• WHAT IS NEEDED: Take the records below and extract, word for word, the lines from the one containing "durch wissenschaftliche Studien" through the final line, inclusive. Omit pictures.
#### DATASET CONTENT
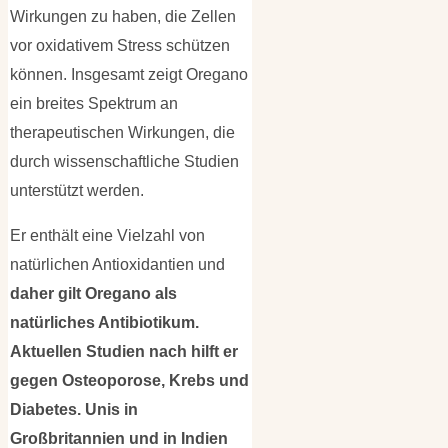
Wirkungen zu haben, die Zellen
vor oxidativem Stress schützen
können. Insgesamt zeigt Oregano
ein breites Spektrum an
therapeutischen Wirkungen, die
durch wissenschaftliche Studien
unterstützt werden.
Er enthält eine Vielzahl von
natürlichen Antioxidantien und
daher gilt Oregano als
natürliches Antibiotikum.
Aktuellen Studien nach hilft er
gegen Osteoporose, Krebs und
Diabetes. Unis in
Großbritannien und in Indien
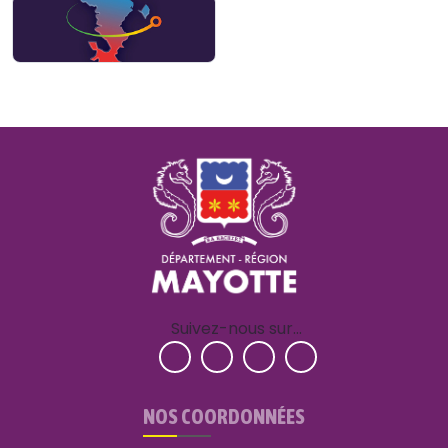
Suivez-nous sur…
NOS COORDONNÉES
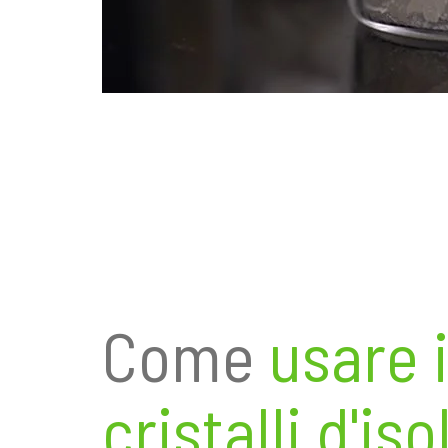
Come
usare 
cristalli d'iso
########
• ANSWER SECTION:
durch wissenschaftliche Studien
unterstützt werden.
Er enthält eine Vielzahl von
natürlichen Antioxidantien und
daher gilt Oregano als
natürliches Antibiotikum.
Aktuellen Studien nach hilft er
gegen Osteoporose, Krebs und
Diabetes. Unis in
Großbritannien und in Indien
Suivez-nous sur…
NOS COORDONNÉES
Come
usare 
cristalli d'iso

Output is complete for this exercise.